While some students will want to develop strong technical expertise, all should be able to discern what types of analysis and sources are appropriate in various contexts. Every public affairs graduate should be a discriminating consumer of data, a critical audience for data analysis, and a trusted steward of data resources. Graduates who go into government positions will inevitably be in some way responsible for the quality and management of data in their own agencies. Workshop participants noted that policy informatics has its own policy components, including ethics and legal frameworks, or as one workshop participant put it, “We need policies for data, not just data for policies.” Participants began a discussion of the importance of identifying the threshold knowledge and skills that all students should acquire in their degree programs, emphasizing the need to connect and integrate these newer demands with existing core competencies and traditional classes.

Acquiring robust tools and technologies

Students who want a specialization in policy informatics face another challenge in the cost and accessibility of robust tools. The challenge is three fold: first, tools (or licenses) that can handle large, realistic data sets with a good selection of features can be costly. Second, the tools and techniques for using them are constantly changing, thus requiring the ability to upgrade and branch out to different packages or features. Third, very few public affairs faculty have the knowledge or skills to teach about or with these tools, or room in the teaching schedule to devote whole courses to the topic. Open source programs for classroom use such as R or Quantum GIS (QGIS) can provide good teaching tools, but even these may be beyond the reach of individual students or departmental resources. Team teaching, cross-listing with statistics, math, or business courses, and cross-disciplinary courses are all possible ways to deal with this challenge. It is also helpful to remember that many government agencies also lack the resources for high-end tools, so affordable options in the classroom may well be the right choice for long term usefulness in practice.
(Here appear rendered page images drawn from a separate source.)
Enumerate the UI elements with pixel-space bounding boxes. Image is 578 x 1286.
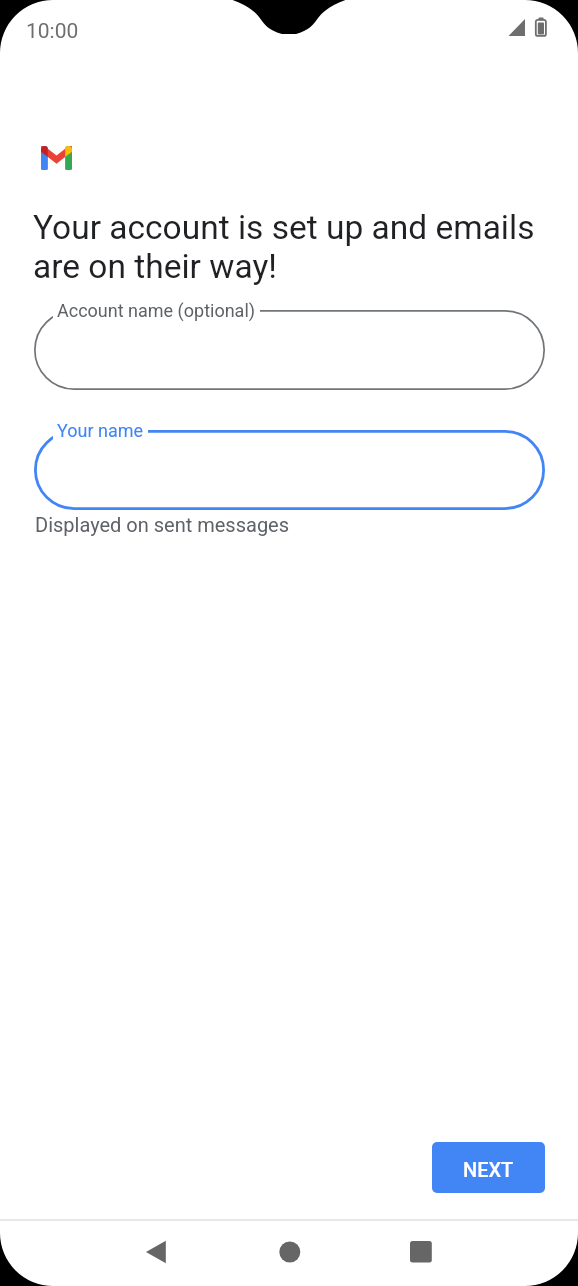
staticText: 10:00 (26, 19, 79, 44)
staticText: NEXT (463, 1158, 514, 1181)
staticText: Your name (57, 420, 144, 441)
staticText: Displayed on sent messages (35, 513, 290, 536)
button[interactable]: NEXT (432, 1142, 545, 1193)
staticText: Your account is set up and emails are on… (33, 208, 545, 286)
button[interactable]: Recent apps (397, 1237, 445, 1285)
button[interactable] (34, 310, 545, 390)
button[interactable]: Home (265, 1237, 313, 1285)
staticText: Account name (optional) (57, 300, 256, 321)
button[interactable] (34, 430, 545, 510)
button[interactable]: Back (132, 1237, 180, 1285)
Advocating for changes in curriculum

Demand for students with data-intensive skills is on the rise in many fields.17 Public affairs graduates are competing with students from other disciplines for these positions. Given the multi-faceted perspective that policy informatics imparts, graduates with policy informatics training can act as change agents or boundary spanners in their agencies. They are likely to be better communicators about and savvy consumers of data and evidence. Their higher levels of data and technology literacy, grounded in the public affairs context, can allow them to play leadership and facilitation roles that demonstrate the special value of hiring managers and analysts with a public affairs degree.

16Dawes, Sharon S. "Stewardship and usefulness: Policy principles for information-based transparency." Government Information Quarterly 27, no. 4 (2010): 377-383.
17Manyika, James, Michael Chui, Brad Brown, Jacques Bughin, Richard Dobbs, Charles Roxburgh, and Angela H. Byers. "Big data: The next frontier for innovation, competition, and productivity." (2011).